I ate hummingbird, thrush tongues, caviar, crayfish, artichokes, eels, peaches, oysters, snails, dormice, wild game, exotic fruits, and vegetables seasoned with expensive spices from India and China. The food was accompanied by the finest wines, Falernian, Nomentan, Setian, Amineum, and various other golden vintages from Campagna, Hispanica and Greece, sometimes served chilled by snow, transported to Rome at great cost to some banquet sponsor just for that purpose. In those dishes I devoured, I discovered even more of the world that still lay beyond my own experience, all offered up for the pleasure of the imperial court.

Yet after a while I noticed Emperor Hadrian himself did not always partake in these extravagances, despite being urged by those around him. He often preferred simpler dishes: grilled fish, or a bit of lamb, bread and olives, water and wine. Perhaps he had been offered so many delicacies that his palate, numbed by surfeit, craved the plain fare of his army years. Or perhaps one must become great before one’s preferences are allowed to become so simple.

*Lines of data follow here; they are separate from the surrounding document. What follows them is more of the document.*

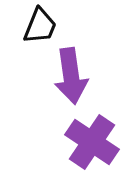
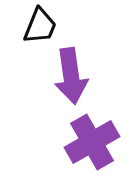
purple cross: rotated 26 degrees clockwise
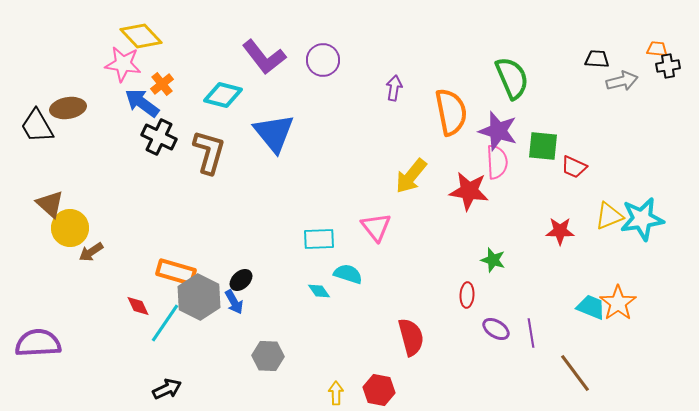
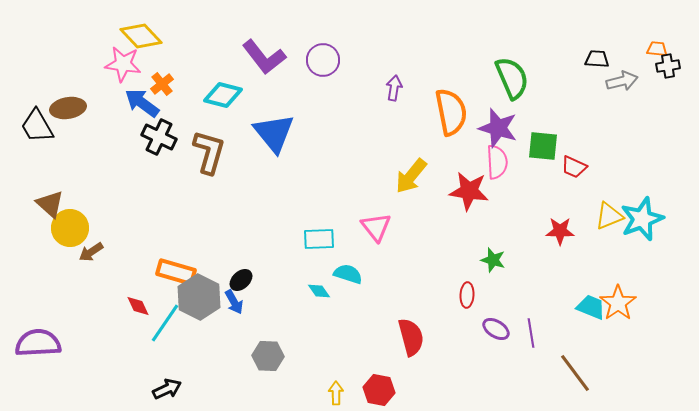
purple star at (498, 131): moved 3 px up
cyan star at (642, 219): rotated 12 degrees counterclockwise
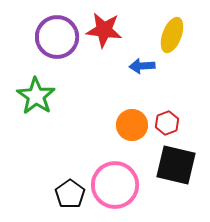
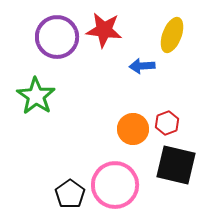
orange circle: moved 1 px right, 4 px down
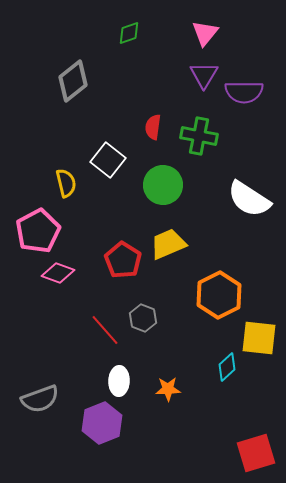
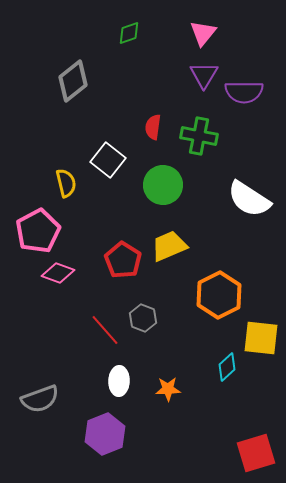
pink triangle: moved 2 px left
yellow trapezoid: moved 1 px right, 2 px down
yellow square: moved 2 px right
purple hexagon: moved 3 px right, 11 px down
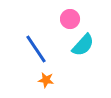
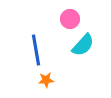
blue line: moved 1 px down; rotated 24 degrees clockwise
orange star: rotated 14 degrees counterclockwise
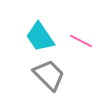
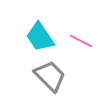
gray trapezoid: moved 1 px right, 1 px down
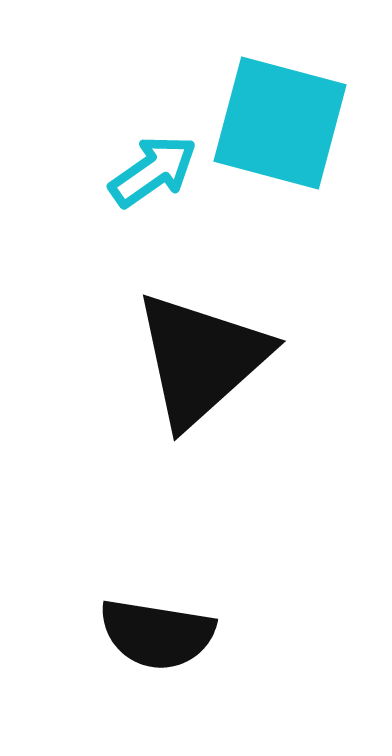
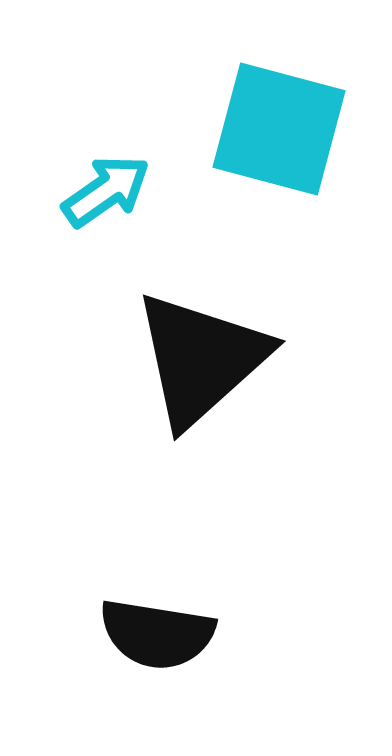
cyan square: moved 1 px left, 6 px down
cyan arrow: moved 47 px left, 20 px down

Hadrian, in his unique and unassailable position, felt no need for such exhibitions, I realize now, but tolerated them as a necessity for those beneath him, ceaseless in their efforts to impress and please him. And, too, perhaps we youths and beauties of the court, sleek partridges dressed in fine garments, were encouraged to desire the exotic, the rare, the savory, so that the great expense accrued and paid for such consumption, meant to promote various benefactors while they sought to curry favor with the emperor, might be justified. Power and wealth, I have learned, often exhibit themselves by such means.

A
S FOR MY
schooling, I enjoyed the opportunity to read for myself those philosophers of whom I had so often heard from my father and grandfather, and the chance to discuss their works and ask questions of teachers whose intellects and ethics I respected. Rhetoric, Latin grammar and mathematics I did not enjoy, but persisted in those disciplines nonetheless.

When I had been at the court school for perhaps six months, Emperor Hadrian came to sit in and listen to our classes one afternoon, during the Ides of March, I believe. No doubt Hadrian felt it an appropriate day for Caesar to spend among schoolboys.

Because of the mild sunny weather, we sat outdoors that afternoon. Our teacher welcomed our royal visitor with a courteous speech and asked him to be seated. We were reading about Odysseus in a new Latin translation (which of course renamed him Ulysses), and had just been discussing his return to Ithaka in the guise of a beggar, and the beggar’s odd request to participate in the archery contest for Penelope’s hand, a contest which would soon reveal his deadly glory to the ill-fated suitors.

“Why a bow?” our teacher asked. “Why did the poet choose the bow—and Ulysses’ own great bow, at that—as the weapon to be used in the contest for Penelope?”

“Because only he could string it,” Marcus said, eager to show off, wanting to prove he had read the text and knew the answer.

“Yes, of course,” said the teacher, with a bit of impatience, “we are told that in the text. But why a bow, rather than, let’s say, a spear, or a sword?”

I understood what he was asking—what that weapon might represent symbolically, beyond a means to kill those rivals—but hesitated to volunteer an answer. The teacher saw the hesitation in my face, and called upon me anyway.

“Antinous, you looked as if you might have an idea.”

“Sir,” I said, “he might have chosen the bow and arrow since, traditionally, they are the weapons of the god of love, and Ulysses is competing to win his wife back from false lovers. The arrow flying into the rings is fairly obvious in its implications—”

A snicker, at once suppressed, interrupted my thought. Then the teacher said, “Yes, go on.”

“And also—also.” I took a breath. “Might it be because of the tension?”

“What do you mean, Antinous?”

“That tension which accompanies the stringing of the bow, which must be bent to receive it, and the drawing back of the arrow, the holding and then, release, the letting go.